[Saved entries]
··········
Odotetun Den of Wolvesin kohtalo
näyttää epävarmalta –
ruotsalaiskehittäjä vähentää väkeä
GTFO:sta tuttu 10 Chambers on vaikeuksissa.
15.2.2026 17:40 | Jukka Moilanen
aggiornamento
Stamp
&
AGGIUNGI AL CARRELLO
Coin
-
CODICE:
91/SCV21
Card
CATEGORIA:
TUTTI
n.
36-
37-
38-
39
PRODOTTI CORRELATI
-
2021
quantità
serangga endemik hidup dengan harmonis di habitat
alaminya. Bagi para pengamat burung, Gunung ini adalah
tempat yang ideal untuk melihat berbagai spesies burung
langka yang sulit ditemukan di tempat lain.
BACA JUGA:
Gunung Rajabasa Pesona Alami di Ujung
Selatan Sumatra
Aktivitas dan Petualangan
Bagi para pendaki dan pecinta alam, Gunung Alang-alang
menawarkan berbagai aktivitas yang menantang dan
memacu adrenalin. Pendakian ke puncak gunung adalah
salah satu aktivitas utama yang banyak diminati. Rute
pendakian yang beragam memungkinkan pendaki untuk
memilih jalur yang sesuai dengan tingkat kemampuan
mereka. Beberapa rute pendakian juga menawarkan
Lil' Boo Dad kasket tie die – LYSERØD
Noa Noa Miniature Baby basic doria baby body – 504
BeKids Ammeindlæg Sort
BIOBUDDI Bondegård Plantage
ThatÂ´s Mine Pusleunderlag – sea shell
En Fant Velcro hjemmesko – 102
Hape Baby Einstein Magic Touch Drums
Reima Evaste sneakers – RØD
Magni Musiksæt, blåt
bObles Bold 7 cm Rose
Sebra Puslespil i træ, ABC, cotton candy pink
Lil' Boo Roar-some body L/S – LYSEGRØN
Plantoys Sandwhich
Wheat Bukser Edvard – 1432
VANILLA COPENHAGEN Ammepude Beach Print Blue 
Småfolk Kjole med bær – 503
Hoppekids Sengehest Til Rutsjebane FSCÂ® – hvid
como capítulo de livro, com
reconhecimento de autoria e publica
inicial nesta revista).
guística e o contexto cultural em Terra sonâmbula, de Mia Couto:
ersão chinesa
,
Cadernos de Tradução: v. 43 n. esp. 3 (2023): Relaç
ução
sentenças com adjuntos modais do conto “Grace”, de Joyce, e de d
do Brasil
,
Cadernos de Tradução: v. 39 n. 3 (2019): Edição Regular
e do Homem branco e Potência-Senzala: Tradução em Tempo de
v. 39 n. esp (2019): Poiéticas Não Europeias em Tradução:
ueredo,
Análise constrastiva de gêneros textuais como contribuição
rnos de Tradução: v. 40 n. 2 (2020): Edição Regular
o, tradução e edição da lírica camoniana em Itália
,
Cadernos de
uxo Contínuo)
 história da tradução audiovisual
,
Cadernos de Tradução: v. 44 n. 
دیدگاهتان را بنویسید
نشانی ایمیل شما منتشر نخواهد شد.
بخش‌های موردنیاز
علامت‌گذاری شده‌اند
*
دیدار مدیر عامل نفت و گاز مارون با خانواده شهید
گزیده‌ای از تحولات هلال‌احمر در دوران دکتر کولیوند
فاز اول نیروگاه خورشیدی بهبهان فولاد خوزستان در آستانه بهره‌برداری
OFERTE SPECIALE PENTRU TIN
··········
:: TASK DIRECTIONS ::
Your answer should consist of each line above in which "tempat" appears.

:: REPLY TO THE TASK ::
tempat yang ideal untuk melihat berbagai spesies burung
langka yang sulit ditemukan di tempat lain.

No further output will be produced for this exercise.